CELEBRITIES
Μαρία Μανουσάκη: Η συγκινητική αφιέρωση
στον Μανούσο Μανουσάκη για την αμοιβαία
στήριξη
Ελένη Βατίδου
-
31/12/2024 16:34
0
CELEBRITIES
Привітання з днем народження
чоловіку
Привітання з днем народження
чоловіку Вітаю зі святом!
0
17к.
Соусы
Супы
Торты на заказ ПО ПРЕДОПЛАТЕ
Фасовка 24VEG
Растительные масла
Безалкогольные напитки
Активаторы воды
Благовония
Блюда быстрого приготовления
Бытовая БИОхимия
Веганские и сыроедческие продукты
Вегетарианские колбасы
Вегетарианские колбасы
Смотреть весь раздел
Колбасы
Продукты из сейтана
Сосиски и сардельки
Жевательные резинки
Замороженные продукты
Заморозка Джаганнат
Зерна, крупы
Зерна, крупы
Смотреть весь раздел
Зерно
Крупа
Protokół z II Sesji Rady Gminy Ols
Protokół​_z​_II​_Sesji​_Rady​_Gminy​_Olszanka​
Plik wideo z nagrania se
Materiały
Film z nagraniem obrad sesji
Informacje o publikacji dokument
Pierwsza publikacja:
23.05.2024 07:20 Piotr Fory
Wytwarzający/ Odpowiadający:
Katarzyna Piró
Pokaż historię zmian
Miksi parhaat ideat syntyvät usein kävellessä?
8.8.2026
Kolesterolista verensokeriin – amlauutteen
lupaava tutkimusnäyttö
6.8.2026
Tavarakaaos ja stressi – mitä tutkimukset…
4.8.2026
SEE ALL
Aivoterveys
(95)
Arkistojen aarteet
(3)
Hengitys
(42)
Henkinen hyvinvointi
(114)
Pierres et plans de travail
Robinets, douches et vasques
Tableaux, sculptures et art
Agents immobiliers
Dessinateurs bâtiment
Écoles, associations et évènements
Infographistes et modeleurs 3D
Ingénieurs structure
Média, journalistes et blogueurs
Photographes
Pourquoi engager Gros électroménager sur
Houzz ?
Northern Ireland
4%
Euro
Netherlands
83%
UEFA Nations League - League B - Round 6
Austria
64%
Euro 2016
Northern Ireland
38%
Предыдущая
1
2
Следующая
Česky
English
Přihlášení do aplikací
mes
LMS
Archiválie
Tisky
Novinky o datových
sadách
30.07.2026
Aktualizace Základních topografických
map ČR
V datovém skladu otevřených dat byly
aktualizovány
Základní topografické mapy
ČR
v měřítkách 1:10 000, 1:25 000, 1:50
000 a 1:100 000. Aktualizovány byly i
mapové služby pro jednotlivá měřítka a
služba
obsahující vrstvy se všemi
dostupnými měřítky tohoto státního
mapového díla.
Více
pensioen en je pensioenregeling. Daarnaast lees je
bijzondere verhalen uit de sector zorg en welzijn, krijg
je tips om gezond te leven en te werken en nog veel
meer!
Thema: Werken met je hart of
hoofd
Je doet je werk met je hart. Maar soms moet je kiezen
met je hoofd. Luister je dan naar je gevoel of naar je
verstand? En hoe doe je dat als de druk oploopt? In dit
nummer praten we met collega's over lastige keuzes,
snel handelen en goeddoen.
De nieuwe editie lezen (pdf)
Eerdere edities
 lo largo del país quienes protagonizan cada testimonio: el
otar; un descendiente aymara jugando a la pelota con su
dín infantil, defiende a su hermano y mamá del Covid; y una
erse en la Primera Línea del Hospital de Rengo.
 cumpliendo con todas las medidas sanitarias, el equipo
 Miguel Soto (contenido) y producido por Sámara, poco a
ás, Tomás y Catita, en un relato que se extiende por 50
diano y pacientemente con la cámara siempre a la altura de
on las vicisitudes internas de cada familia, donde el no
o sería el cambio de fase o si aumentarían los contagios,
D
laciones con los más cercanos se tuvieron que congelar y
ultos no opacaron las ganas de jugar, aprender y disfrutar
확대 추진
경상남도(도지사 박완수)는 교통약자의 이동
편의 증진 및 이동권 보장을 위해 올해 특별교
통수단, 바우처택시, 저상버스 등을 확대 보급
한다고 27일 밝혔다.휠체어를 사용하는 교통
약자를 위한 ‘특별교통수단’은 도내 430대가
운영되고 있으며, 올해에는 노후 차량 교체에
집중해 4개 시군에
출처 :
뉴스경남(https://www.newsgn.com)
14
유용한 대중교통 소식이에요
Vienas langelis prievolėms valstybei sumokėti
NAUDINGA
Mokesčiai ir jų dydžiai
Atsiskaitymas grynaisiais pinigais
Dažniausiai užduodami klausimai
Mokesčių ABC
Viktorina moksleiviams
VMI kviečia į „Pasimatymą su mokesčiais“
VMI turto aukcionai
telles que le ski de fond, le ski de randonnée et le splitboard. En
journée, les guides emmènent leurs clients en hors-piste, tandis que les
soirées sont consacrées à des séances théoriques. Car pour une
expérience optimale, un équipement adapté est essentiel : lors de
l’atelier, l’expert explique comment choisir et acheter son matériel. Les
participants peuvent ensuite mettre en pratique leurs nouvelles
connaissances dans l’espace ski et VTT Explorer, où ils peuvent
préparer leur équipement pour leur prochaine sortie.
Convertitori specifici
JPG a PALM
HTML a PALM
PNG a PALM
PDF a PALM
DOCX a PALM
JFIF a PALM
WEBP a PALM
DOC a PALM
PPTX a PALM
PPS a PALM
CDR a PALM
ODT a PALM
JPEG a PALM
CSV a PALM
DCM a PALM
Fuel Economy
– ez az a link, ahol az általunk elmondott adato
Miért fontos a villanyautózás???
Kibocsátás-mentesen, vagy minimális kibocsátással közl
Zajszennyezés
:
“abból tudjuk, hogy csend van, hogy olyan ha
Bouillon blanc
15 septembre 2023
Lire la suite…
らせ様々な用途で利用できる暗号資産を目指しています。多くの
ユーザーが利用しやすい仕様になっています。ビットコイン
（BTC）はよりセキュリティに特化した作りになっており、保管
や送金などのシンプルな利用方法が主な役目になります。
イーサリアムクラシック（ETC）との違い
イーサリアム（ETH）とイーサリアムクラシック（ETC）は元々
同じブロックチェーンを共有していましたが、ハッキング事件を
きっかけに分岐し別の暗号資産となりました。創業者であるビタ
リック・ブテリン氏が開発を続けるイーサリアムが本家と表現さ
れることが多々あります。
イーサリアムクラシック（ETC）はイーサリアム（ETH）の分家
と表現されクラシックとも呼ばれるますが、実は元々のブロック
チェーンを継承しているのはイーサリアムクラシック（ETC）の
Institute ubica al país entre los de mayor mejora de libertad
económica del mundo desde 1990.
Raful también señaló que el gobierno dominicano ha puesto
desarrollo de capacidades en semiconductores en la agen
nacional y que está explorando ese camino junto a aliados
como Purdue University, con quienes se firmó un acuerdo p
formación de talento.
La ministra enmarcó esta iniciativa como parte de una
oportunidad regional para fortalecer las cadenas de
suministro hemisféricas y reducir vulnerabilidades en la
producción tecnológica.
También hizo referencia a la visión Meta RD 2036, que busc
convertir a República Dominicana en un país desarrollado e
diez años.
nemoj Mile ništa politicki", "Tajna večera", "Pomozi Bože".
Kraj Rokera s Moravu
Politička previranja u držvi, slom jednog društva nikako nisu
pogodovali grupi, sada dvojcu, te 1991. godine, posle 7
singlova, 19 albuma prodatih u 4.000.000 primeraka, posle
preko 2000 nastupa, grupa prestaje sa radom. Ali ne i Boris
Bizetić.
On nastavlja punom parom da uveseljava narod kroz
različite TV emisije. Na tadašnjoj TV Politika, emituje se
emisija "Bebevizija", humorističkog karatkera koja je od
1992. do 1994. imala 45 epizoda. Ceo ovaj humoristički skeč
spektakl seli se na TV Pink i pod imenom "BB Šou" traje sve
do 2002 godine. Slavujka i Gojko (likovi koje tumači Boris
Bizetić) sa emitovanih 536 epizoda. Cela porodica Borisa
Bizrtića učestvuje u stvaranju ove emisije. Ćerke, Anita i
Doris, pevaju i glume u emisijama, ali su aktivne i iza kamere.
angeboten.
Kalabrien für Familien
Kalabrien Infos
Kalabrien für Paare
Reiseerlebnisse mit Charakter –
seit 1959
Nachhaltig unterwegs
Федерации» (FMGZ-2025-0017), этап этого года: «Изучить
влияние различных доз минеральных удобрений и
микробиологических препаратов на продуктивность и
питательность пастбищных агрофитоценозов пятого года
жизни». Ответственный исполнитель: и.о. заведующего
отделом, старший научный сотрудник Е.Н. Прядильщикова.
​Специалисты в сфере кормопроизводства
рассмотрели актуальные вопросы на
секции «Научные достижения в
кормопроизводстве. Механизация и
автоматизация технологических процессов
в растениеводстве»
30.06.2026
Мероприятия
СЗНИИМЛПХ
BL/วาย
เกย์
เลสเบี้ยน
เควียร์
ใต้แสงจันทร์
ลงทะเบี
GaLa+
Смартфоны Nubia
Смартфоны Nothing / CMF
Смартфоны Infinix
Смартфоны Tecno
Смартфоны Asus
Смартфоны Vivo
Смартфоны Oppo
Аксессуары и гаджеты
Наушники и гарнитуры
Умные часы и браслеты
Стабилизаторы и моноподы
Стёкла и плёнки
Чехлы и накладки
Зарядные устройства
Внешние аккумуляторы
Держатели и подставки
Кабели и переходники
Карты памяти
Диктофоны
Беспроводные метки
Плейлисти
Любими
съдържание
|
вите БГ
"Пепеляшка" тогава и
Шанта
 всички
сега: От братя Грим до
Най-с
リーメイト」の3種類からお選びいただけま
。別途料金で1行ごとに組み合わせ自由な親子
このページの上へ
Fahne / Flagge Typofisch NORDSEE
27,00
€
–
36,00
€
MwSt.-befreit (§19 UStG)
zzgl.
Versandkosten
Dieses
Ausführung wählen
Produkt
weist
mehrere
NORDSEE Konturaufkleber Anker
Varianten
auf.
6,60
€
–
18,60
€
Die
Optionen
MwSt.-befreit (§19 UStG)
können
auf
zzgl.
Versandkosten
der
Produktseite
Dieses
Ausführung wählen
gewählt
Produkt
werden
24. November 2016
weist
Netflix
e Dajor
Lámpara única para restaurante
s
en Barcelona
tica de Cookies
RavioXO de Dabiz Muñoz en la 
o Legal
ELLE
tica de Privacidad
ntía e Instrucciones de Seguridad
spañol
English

#### Task requirements:
Find the lines in the records that contain the word "godine", then copy every one of them.

#### Problem solution:
pogodovali grupi, sada dvojcu, te 1991. godine, posle 7
do 2002 godine. Slavujka i Gojko (likovi koje tumači Boris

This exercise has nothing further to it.